Logan Nash ’11 (Knoxville, Tenn.) built the site, while Galen Kast ’11 (Wausau, Wis.) and Elizabeth Low ’11 (Excelsior, Minn.) designed the publicity campaign working under the wing of associate professor of psychology Mija M. Van Der Wege as part of a comps project on the marketing of environmental issues.
The website is a new resource for transit options in the Northfield-Dundas area. It is a go-to source for information on transit options, ride shares, bike routes, and trail connections that are available in the Northfield community and beyond.

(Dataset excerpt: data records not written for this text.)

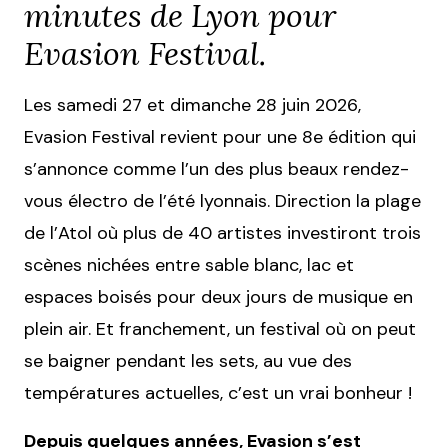
minutes de Lyon pour
Evasion Festival.
Les samedi 27 et dimanche 28 juin 2026,
Evasion Festival revient pour une 8e édition qui
s’annonce comme l’un des plus beaux rendez-
vous électro de l’été lyonnais. Direction la plage
de l’Atol où plus de 40 artistes investiront trois
scènes nichées entre sable blanc, lac et
espaces boisés pour deux jours de musique en
plein air. Et franchement, un festival où on peut
se baigner pendant les sets, au vue des
températures actuelles, c’est un vrai bonheur !
Depuis quelques années, Evasion s’est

The beginnings of this project came out of a 2008 research study in a class taught by Broom Professor of Social Demography Peter Brandon by three Carleton students, which focused on the role of mass transportation in a small city, with a special eye towards how poverty and health impact that access. The presentation piqued the interest of transit-interested leaders, leading to the formation of the Northfield Transit Initiative.

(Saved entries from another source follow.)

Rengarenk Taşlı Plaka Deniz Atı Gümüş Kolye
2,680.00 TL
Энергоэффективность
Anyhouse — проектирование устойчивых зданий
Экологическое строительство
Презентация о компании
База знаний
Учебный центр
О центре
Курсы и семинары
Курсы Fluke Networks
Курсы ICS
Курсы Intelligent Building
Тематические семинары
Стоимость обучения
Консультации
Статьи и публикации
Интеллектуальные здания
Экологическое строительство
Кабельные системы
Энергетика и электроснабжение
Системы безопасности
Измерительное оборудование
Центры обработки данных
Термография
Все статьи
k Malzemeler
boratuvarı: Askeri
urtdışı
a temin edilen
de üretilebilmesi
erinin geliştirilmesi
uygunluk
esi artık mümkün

“Northfield's principal philanthropies––who realized that 30-40% of their annual budgets were going to support transportation needs of individuals––saw the need for an ongoing discussion about Transit options (or lack thereof) in Northfield” a facilitator of the Northfield Grass Roots Transit Initiative and current city council person Suzy Nakasian said.

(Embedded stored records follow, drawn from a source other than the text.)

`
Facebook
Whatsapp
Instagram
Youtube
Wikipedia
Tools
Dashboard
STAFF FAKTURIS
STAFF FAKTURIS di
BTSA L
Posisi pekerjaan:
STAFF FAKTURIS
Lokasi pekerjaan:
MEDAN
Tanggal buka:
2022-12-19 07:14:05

Picking up on that idea, more Carleton students, along with faculty and staff, were deeply involved with community members and counterparts from St. Olaf in studying the transit issue, both with an eye inside Northfield city limits and connecting the area with the Minneapolis/Saint Paul metro area. That’s where students Charlotte Turovsky ’11 (Larchmont, N.Y.), Dan Levy ’11 (Oakland, Calif.) and Nash “were wildly involved in the organizing of a series of leadership meetings regarding the development of Northfield's Transit Corridor,” according to Nakasian.
Once the initiative’s work was completed, the group needed a way to communicate the options to community members in a clear, concise manner. In stepped Nash, who designed the site that launched in April 2011.
“Transit is so important to Northfield tourism, our campuses and to folks dependent on mass transit options,” Nakasian noted. “This site provides a one-stop site for all transit options in Northfield: bus, taxi, auto rental, bike rental and trail maps.” She also noted that the website includes a new community wide ride share data base, where users can enter where they want to go and then share a ride to get there, whether it’s to a soccer practice in Northfield, to the Twin Cities, or to the Big Apple.”
Nakasian also mentioned the support the entire transit project has received from Carleton administrators as well, most notable from director of campus services Julia Burmesch, vice president and treasurer Fred Rogers ’72, director of academic civic engagement Adrienne Falcon, and director of auxiliary services and special projects Dan Bergeson.
“It’s not just [the] students,” Nakasian said. “Administrators too have been instrumental in this initiative.”